Both foreign investors and Japanese investors should do their due diligence on the performance of the association, and fund management is very important. If you buy a badly managed condo building, it can be troublesome. It would be a wise move to confirm how effective the association is and how well the funds are being managed. Nicely maintained buildings and property also create a favorable impression, and boost the value of the property.
Having a few tenants or owners who aren’t paying the management fee won’t cause major problems. Some people may have legitimate and understandable reasons for missing payments, such as tenants or owners losing their jobs or having a financial crisis. If you have 30 or 40 percent doing that, though, it can cause problems serious enough to affect the funds needed to maintain the quality of the building, such as roofing or repairs to the walls.

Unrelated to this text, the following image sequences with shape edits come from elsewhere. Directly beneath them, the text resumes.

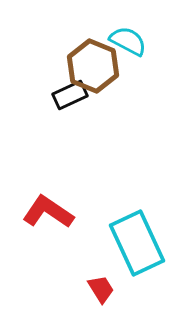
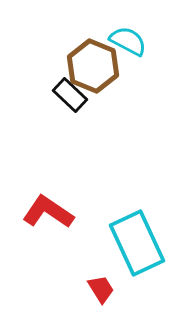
black rectangle: rotated 68 degrees clockwise
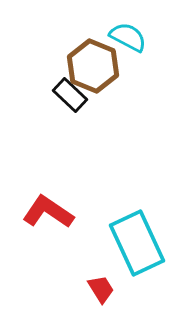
cyan semicircle: moved 4 px up
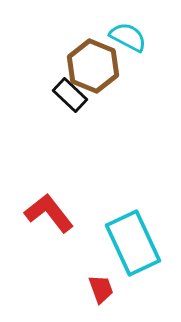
red L-shape: moved 1 px right, 1 px down; rotated 18 degrees clockwise
cyan rectangle: moved 4 px left
red trapezoid: rotated 12 degrees clockwise
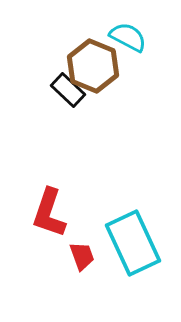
black rectangle: moved 2 px left, 5 px up
red L-shape: rotated 123 degrees counterclockwise
red trapezoid: moved 19 px left, 33 px up
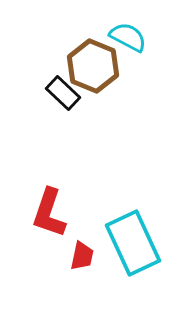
black rectangle: moved 5 px left, 3 px down
red trapezoid: rotated 32 degrees clockwise
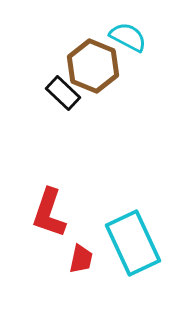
red trapezoid: moved 1 px left, 3 px down
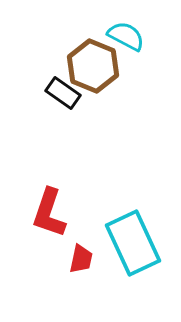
cyan semicircle: moved 2 px left, 1 px up
black rectangle: rotated 8 degrees counterclockwise
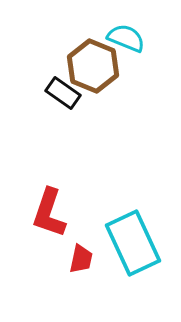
cyan semicircle: moved 2 px down; rotated 6 degrees counterclockwise
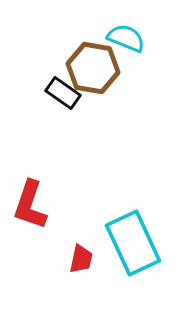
brown hexagon: moved 2 px down; rotated 12 degrees counterclockwise
red L-shape: moved 19 px left, 8 px up
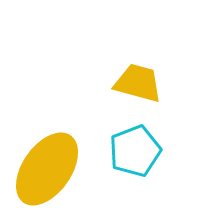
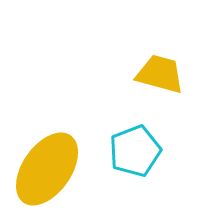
yellow trapezoid: moved 22 px right, 9 px up
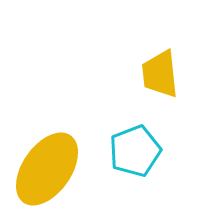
yellow trapezoid: rotated 111 degrees counterclockwise
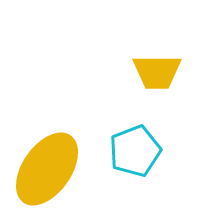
yellow trapezoid: moved 3 px left, 2 px up; rotated 84 degrees counterclockwise
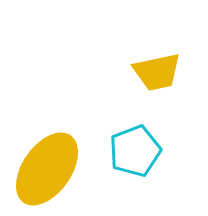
yellow trapezoid: rotated 12 degrees counterclockwise
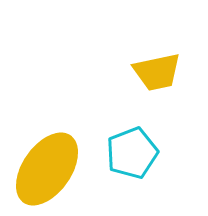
cyan pentagon: moved 3 px left, 2 px down
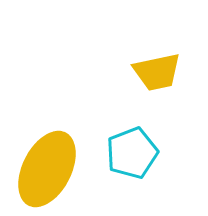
yellow ellipse: rotated 8 degrees counterclockwise
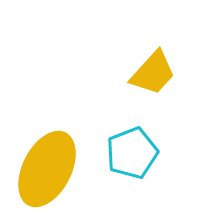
yellow trapezoid: moved 4 px left, 1 px down; rotated 36 degrees counterclockwise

Bottom line: If you go to a condo building and you see that these repairs obviously haven’t been made for a while, that’s a very bad sign.
I found that some owners don’t care and don’t want to spend the money to maintain the property, so if the association announced major repairs of the roofing and walls that are normally done every ten years or fifteen years, some people are against it. People can be very stupid and selfish about the management fund. We always vote on whether to do it or not, and fortunately those people are normally in the minority.